Determine how many lines in the records that follow hold the string "Bonds". Only that number should be returned.

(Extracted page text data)
************

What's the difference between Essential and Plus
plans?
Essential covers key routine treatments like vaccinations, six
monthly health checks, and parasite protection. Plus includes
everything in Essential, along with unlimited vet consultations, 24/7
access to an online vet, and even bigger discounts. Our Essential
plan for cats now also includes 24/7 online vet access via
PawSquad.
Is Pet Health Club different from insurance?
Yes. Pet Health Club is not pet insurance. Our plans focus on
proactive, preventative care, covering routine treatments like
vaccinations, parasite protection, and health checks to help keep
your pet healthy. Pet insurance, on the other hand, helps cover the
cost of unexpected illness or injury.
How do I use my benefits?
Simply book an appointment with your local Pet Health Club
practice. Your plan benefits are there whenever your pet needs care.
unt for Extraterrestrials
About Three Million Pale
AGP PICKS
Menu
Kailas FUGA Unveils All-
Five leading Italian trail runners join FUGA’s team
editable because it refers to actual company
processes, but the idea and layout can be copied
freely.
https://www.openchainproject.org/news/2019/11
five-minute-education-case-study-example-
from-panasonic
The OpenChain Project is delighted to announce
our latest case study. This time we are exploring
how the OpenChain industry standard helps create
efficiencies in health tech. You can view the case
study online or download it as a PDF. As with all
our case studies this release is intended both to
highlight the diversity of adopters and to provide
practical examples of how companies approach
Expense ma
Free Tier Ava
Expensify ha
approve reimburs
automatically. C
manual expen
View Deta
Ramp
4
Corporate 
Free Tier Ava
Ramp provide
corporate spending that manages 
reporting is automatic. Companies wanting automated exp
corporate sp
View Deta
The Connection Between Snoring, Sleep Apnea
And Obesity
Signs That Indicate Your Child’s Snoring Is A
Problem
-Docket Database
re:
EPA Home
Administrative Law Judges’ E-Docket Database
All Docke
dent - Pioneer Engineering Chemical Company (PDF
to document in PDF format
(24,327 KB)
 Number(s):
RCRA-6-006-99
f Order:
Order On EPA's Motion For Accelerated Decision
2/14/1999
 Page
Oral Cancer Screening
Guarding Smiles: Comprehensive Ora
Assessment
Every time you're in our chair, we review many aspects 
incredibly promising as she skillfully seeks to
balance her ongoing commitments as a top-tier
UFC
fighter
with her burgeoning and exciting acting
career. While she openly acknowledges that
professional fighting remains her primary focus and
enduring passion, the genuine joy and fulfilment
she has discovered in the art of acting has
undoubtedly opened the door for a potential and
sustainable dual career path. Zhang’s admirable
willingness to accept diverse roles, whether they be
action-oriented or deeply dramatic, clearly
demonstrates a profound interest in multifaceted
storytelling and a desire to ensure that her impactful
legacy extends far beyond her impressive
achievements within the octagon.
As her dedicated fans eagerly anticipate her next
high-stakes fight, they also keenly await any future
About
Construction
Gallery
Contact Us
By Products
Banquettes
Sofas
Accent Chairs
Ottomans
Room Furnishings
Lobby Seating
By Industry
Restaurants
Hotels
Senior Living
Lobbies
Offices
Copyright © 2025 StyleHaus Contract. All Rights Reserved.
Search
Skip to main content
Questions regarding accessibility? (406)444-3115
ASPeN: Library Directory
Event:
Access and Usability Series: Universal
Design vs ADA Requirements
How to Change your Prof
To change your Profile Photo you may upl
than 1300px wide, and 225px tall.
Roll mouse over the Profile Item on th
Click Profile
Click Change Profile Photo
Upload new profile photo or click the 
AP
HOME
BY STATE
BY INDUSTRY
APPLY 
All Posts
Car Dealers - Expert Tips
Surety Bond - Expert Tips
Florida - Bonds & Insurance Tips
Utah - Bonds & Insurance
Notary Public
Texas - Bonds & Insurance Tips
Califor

************

RESPONSE BELOW ▸ 3